The storage landscape is being transformed thanks to the introduction of technologies like NVM-Express, and newer types of non-volatile memory (NVM). But despite these advancements, the old-school technologies of tape and disk are still with us. And that’s going to make life more interesting for both the people that build these systems and the ones who use them.
At last week’s Next I/O Platform event, we talked with Andy Walls, IBM Fellow and CTO of Flash Storage, about this development, and he had plenty of ideas about where all of these new technologies are taking us and how we can take advantage of them.
The complexity of this situation picks up on the theme we reported on earlier this week that talked about the problems of deepening storage hierarchies, where the traditional two tiers of tape and disk have expanded to a four thanks to the addition of flash drives and storage-class memory.
“In reality, it’s worse than that,” said Walls. “If you look at flash, it used to be simple: flash was a layer. Now there’s NVMe flash, which by and large is TLC, triple-level cell. Well now there’s QLC, four bits per cell, which has much less endurance, but is much cheaper.” As a result, flash devices have basically bifurcated with these two technologies, he said. And that doesn’t count the more costly SLC flash that Samsung and others are offering for enterprise drives.
Storage-class memory (SCM) is something of a special case, since currently Intel has the inside track on this tier with its Optane Persistent Memory offering. Other memory makers are developing competing SCM technologies, including Samsung, SK Hynix and Western Digital, but have yet to offer a serious challenge in the market. Anderson believes the most promising technology for this storage layer is phase change memory (PCM), which by the way, is most likely the technology underlying Optane’s 3D XPoint memory.
“The problem here is economical, not technological,” said Walls. It takes about a billion dollars to develop and bring such a product to market. And diverting fab capacity and engineering resources for an R&D project of that size is a risky proposition.
Despite the promise of things like SCM and these newer NVM technologies, people are still buying tapes and disks. That’s because the cost per bit on both media has continued to drop, even as NVM technologies have advanced.
“These layers aren’t going to go away,” said Walls. He remembers talking to customers in the 1990s who told him tape was dead. That kind of forecast was premature, to say the least. Today, some people, especially those in the flash business, are trying to make the case that spinning disks are now dead. But as Anderson noted, even though he is sympathetic to that sentiment, hard disks aren’t going away either. At a penny a gigabyte or less, disks capacity is several times less expensive than that of the cheapest flash today. . Likewise, tape storage is said to cost about one-sixth that of disks on a capacity basis.

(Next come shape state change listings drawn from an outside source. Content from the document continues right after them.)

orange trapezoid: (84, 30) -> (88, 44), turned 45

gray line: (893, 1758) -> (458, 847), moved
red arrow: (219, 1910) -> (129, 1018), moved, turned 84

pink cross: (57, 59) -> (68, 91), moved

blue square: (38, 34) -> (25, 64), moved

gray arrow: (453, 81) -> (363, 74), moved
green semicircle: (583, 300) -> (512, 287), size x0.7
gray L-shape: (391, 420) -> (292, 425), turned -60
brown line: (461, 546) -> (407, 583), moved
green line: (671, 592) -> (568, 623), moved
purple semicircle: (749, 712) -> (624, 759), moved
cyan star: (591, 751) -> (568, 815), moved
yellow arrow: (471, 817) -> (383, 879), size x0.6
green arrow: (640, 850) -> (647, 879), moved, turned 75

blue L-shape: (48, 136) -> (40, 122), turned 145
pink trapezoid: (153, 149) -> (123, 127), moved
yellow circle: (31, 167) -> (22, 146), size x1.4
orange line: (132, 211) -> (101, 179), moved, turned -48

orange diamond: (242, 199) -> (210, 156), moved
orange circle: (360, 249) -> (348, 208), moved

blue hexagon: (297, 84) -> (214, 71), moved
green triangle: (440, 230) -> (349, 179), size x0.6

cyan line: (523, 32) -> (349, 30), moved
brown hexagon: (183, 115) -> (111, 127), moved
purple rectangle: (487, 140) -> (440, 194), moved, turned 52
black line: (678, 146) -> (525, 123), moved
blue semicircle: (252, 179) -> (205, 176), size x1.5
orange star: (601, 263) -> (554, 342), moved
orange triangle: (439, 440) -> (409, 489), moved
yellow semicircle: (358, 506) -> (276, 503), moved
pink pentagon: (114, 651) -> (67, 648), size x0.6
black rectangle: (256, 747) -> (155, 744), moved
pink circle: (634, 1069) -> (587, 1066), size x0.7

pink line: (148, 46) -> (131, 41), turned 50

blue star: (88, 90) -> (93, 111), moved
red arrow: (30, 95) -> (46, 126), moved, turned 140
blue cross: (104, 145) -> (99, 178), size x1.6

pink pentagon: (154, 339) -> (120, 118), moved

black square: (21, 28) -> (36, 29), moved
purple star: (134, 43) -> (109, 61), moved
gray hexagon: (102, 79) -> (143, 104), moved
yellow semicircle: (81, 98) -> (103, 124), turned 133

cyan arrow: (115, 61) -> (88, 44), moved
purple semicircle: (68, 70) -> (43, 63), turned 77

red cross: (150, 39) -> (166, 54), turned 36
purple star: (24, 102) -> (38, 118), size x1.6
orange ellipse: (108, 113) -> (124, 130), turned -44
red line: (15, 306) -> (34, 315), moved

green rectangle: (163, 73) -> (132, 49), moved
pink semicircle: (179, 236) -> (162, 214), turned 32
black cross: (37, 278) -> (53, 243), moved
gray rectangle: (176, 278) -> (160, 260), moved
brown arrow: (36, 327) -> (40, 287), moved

“To me a tier is ideal if you have an order of magnitude difference in cost and an order of magnitude difference in access time,” Walls told us. But the data has to be in the optimal tier to take advantage of those performance differences.
As others have suggested, Walls believes such data management is not suited to mere mortals. The storage system itself will have to decide when to move the data and which tier to move it to. That means storage systems will have to be instilled with a lot more intelligence that they currently have. But according to Walls, that level of smarts is well with our reach, given the recent advancements in analytics and machine learning.
Plus, there is a lot of predictability with regard to how we access our data, which can be teased out with the right algorithms. Walls believes the key to this is to understand the metadata better, which will help us figure out the optimal way to manage our data.
“If we can figure out how to develop a self-driving car, I think we can do this,” he said.